▶ [The task]: Pull out the lines from the one containing "Plan Your Trip" through the final line of the listing below and repeat them exactly. Leave the pictures behind.

══ Records to use ══

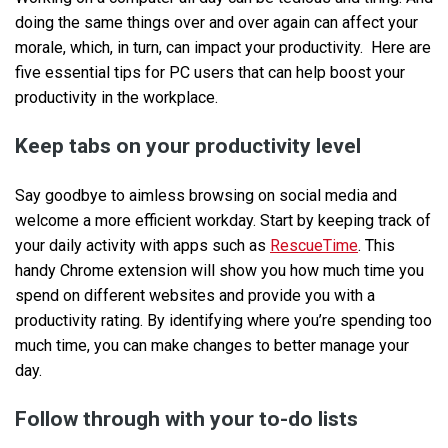
doing the same things over and over again can affect your
morale, which, in turn, can impact your productivity. Here are
five essential tips for PC users that can help boost your
productivity in the workplace.
Keep tabs on your productivity level
Say goodbye to aimless browsing on social media and
welcome a more efficient workday. Start by keeping track of
your daily activity with apps such as
RescueTime
. This
handy Chrome extension will show you how much time you
spend on different websites and provide you with a
productivity rating. By identifying where you’re spending too
much time, you can make changes to better manage your
day.
Follow through with your to-do lists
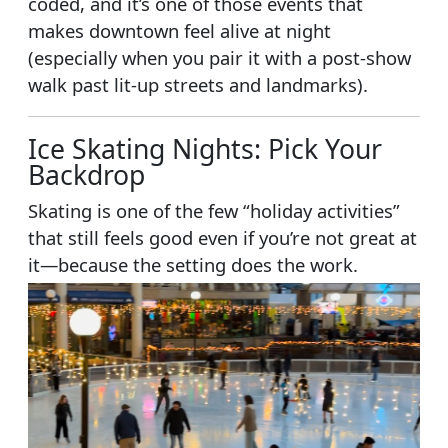
coded, and it’s one of those events that
makes downtown feel alive at night
(especially when you pair it with a post-show
walk past lit-up streets and landmarks).
Ice Skating Nights: Pick Your
Backdrop
Skating is one of the few “holiday activities”
that still feels good even if you’re not great at
it—because the setting does the work.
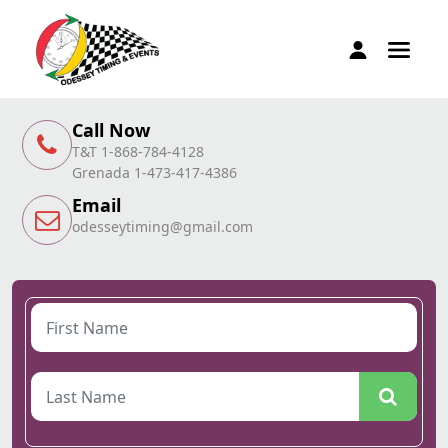
Call Now
T&T 1-868-784-4128
Grenada 1-473-417-4386
Email
odesseytiming@gmail.com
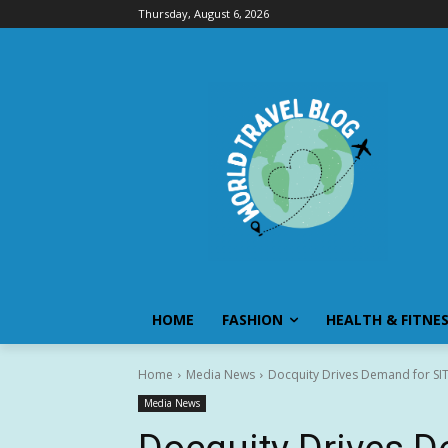
Thursday, August 6, 2026
HOME
FASHION
HEALTH & FITNE
Home
Media News
Docquity Drives Demand for SIT 
Media News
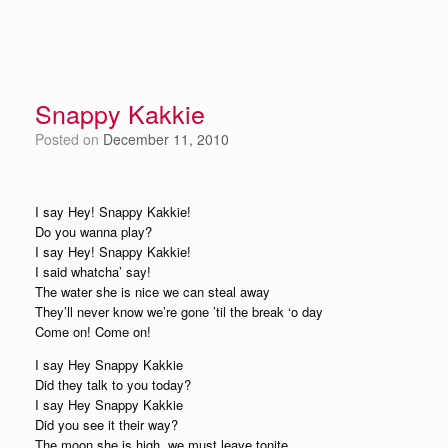
Snappy Kakkie
Posted on
December 11, 2010
I say Hey! Snappy Kakkie!
Do you wanna play?
I say Hey! Snappy Kakkie!
I said whatcha’ say!
The water she is nice we can steal away
They’ll never know we’re gone ’til the break ‘o day
Come on! Come on!
I say Hey Snappy Kakkie
Did they talk to you today?
I say Hey Snappy Kakkie
Did you see it their way?
The moon she is high, we must leave tonite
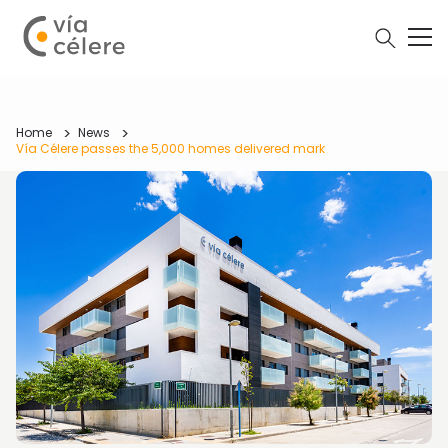
Home
News
Vía Célere passes the 5,000 homes delivered mark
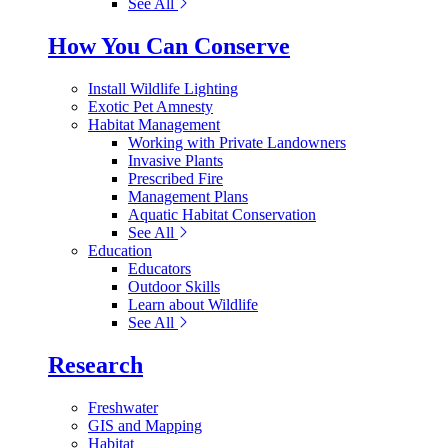
See All
How You Can Conserve
Install Wildlife Lighting
Exotic Pet Amnesty
Habitat Management
Working with Private Landowners
Invasive Plants
Prescribed Fire
Management Plans
Aquatic Habitat Conservation
See All
Education
Educators
Outdoor Skills
Learn about Wildlife
See All
Research
Freshwater
GIS and Mapping
Habitat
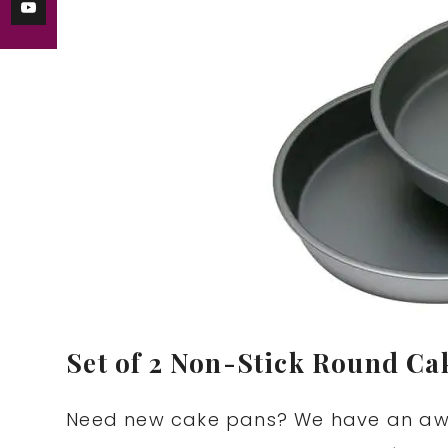
Set of 2 Non-Stick Round Cak
Need new cake pans? We have an aw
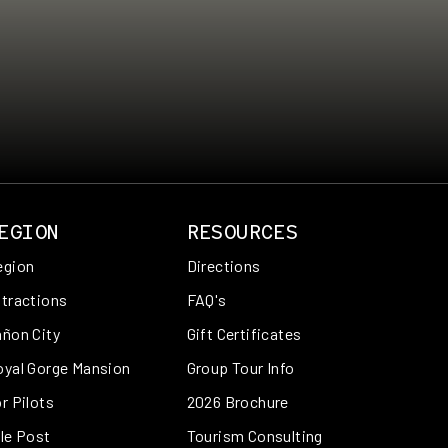
EGION
RESOURCES
egion
Directions
tractions
FAQ's
ñon City
Gift Certificates
oyal Gorge Mansion
Group Tour Info
r Pilots
2026 Brochure
le Post
Tourism Consulting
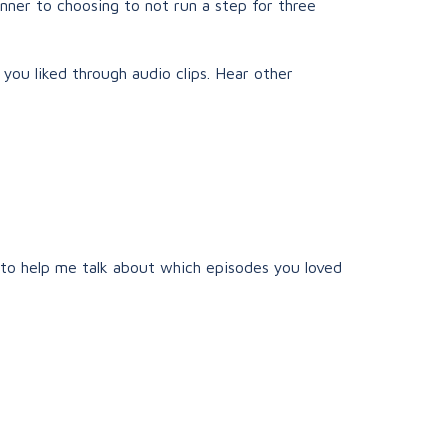
unner to choosing to not run a step for three
 you liked through audio clips. Hear other
 to help me talk about which episodes you loved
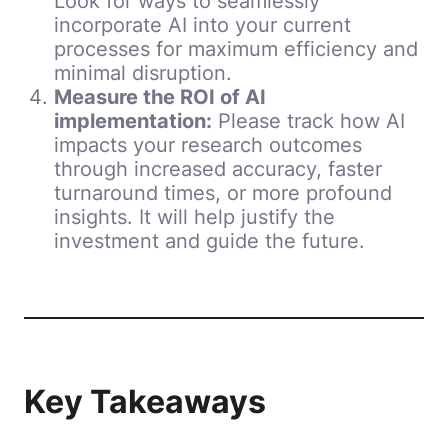
Look for ways to seamlessly
incorporate AI into your current
processes for maximum efficiency and
minimal disruption.
Measure the ROI of AI
implementation:
Please track how AI
impacts your research outcomes
through increased accuracy, faster
turnaround times, or more profound
insights. It will help justify the
investment and guide the future.
Key Takeaways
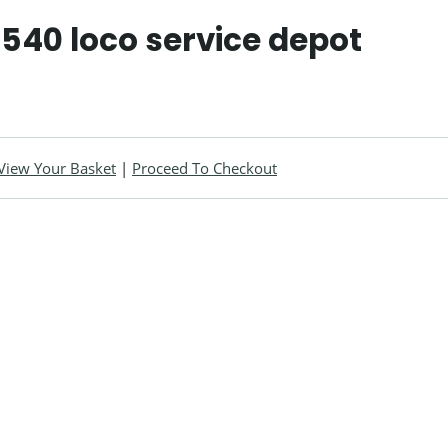
 540 loco service depot
View Your Basket
|
Proceed To Checkout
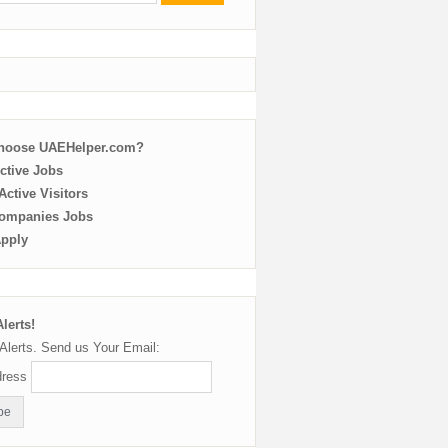
choose UAEHelper.com?
ctive Jobs
ctive Visitors
ompanies Jobs
Apply
lerts!
Alerts. Send us Your Email:
dress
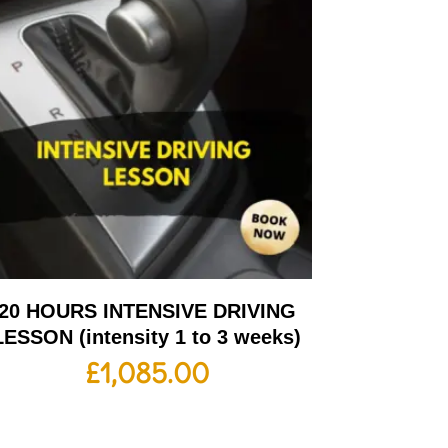
20 HOURS INTENSIVE DRIVING
LESSON (intensity 1 to 3 weeks)
£
1,085.00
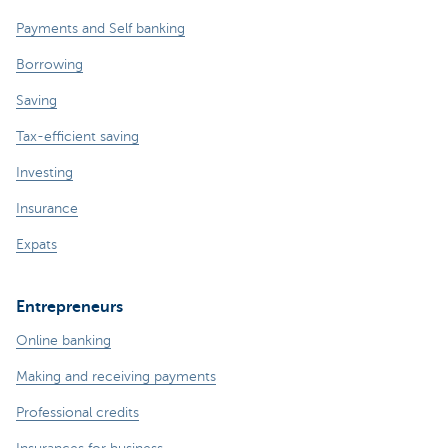
Payments and Self banking
Borrowing
Saving
Tax-efficient saving
Investing
Insurance
Expats
Entrepreneurs
Online banking
Making and receiving payments
Professional credits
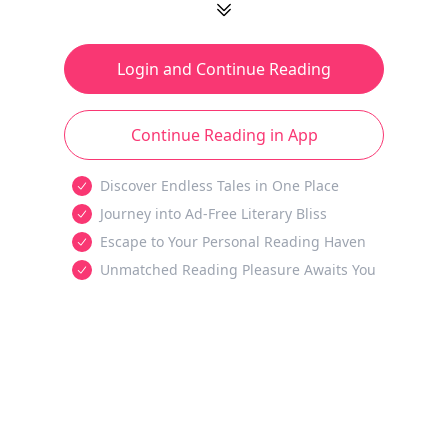
Login and Continue Reading
Continue Reading in App
Discover Endless Tales in One Place
Journey into Ad-Free Literary Bliss
Escape to Your Personal Reading Haven
Unmatched Reading Pleasure Awaits You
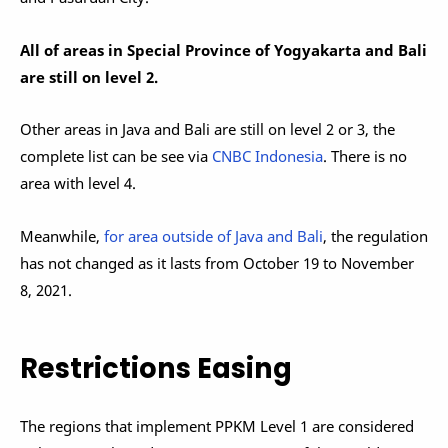
All of areas in Special Province of Yogyakarta and Bali
are still on level 2.
Other areas in Java and Bali are still on level 2 or 3, the
complete list can be see via
CNBC Indonesia
. There is no
area with level 4.
Meanwhile,
for area outside of Java and Bali
, the regulation
has not changed as it lasts from October 19 to November
8, 2021.
Restrictions Easing
The regions that implement PPKM Level 1 are considered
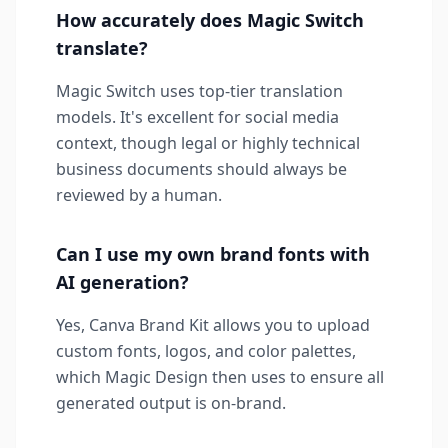
How accurately does Magic Switch
translate?
Magic Switch uses top-tier translation
models. It's excellent for social media
context, though legal or highly technical
business documents should always be
reviewed by a human.
Can I use my own brand fonts with
AI generation?
Yes, Canva Brand Kit allows you to upload
custom fonts, logos, and color palettes,
which Magic Design then uses to ensure all
generated output is on-brand.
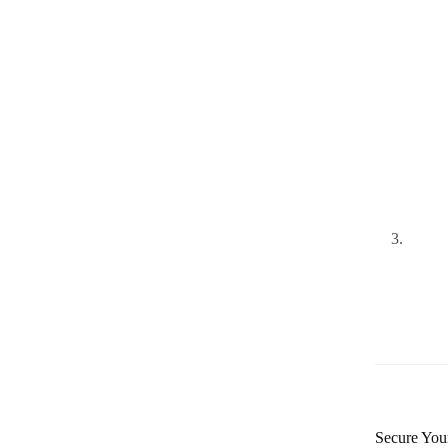
Secure Your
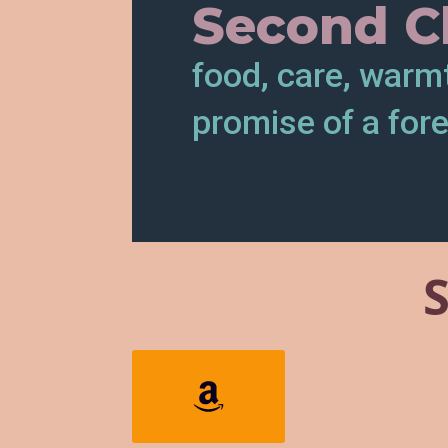
Second C
food, care, warm
promise of a for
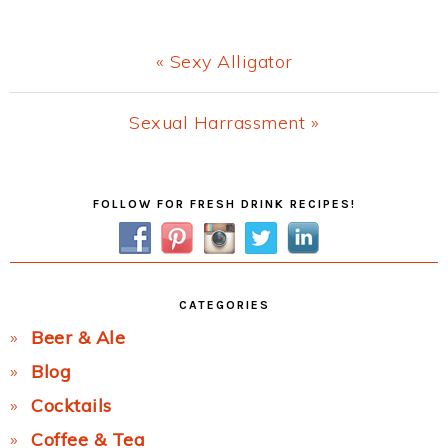
Previous
« Sexy Alligator
Post:
Next
Sexual Harrassment »
Post:
Primary
FOLLOW FOR FRESH DRINK RECIPES!
Sidebar
CATEGORIES
Beer & Ale
Blog
Cocktails
Coffee & Tea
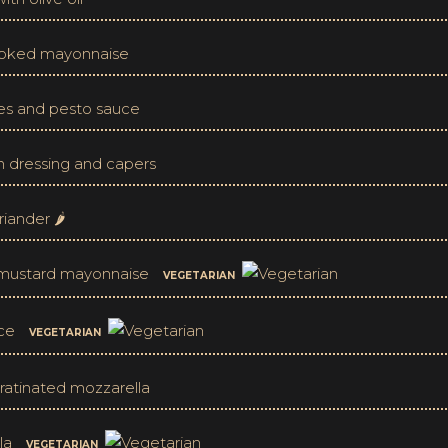
moked mayonnaise
ves and pesto sauce
n dressing and capers
iander 🌶
e mustard mayonnaise
VEGETARIAN
uce
VEGETARIAN
ratinated mozzarella
lla
VEGETARIAN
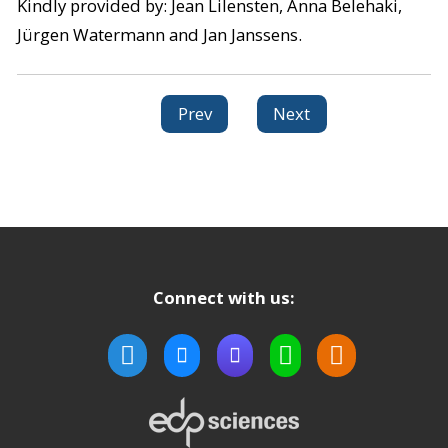
Kindly provided by: Jean Lilensten, Anna Belehaki,
Jürgen Watermann and Jan Janssens.
Prev
Next
Connect with us:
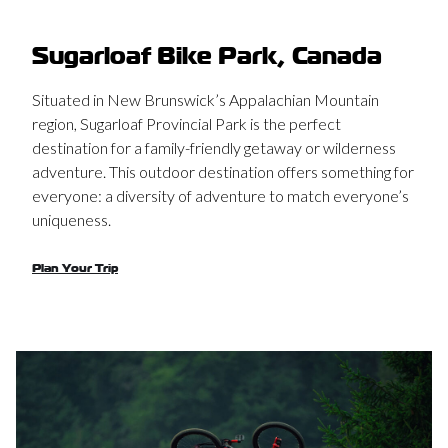
Sugarloaf Bike Park, Canada
Situated in New Brunswick’s Appalachian Mountain
region, Sugarloaf Provincial Park is the perfect
destination for a family-friendly getaway or wilderness
adventure. This outdoor destination offers something for
everyone: a diversity of adventure to match everyone’s
uniqueness.
Plan Your Trip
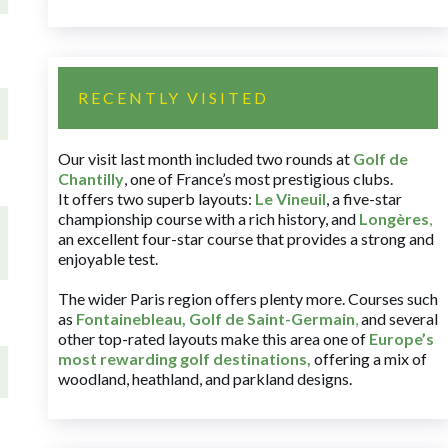
RECENTLY VISITED
Our visit last month included two rounds at
Golf de
Chantilly
, one of France’s most prestigious clubs.
It offers two superb layouts:
Le Vineuil
, a five-star
championship course with a rich history, and
Longères
,
an excellent four-star course that provides a strong and
enjoyable test.
The wider Paris region offers plenty more. Courses such
as
Fontainebleau
,
Golf de Saint-Germain
,
and several
other top-rated layouts make this area one of
Europe’s
most rewarding golf destinations
,
offering a mix of
woodland, heathland, and parkland designs.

═══

▶ [Result below]:
Plan Your Trip
RECENTLY VISITED
Our visit last month included two rounds at
Golf de
Chantilly
, one of France’s most prestigious clubs.
It offers two superb layouts:
Le Vineuil
, a five-star
championship course with a rich history, and
Longères
,
an excellent four-star course that provides a strong and
enjoyable test.
The wider Paris region offers plenty more. Courses such
as
Fontainebleau
,
Golf de Saint-Germain
,
and several
other top-rated layouts make this area one of
Europe’s
most rewarding golf destinations
,
offering a mix of
woodland, heathland, and parkland designs.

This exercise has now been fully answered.